• _AVAILABLE DATA_
....

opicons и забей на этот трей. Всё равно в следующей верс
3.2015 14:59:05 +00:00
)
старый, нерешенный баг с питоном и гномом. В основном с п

....

• _TASK DETAILS_
Write the whole of the material out again, exactly.

• _ANSWER TO THE PROBLEM_
opicons и забей на этот трей. Всё равно в следующей верс
3.2015 14:59:05 +00:00
)
старый, нерешенный баг с питоном и гномом. В основном с п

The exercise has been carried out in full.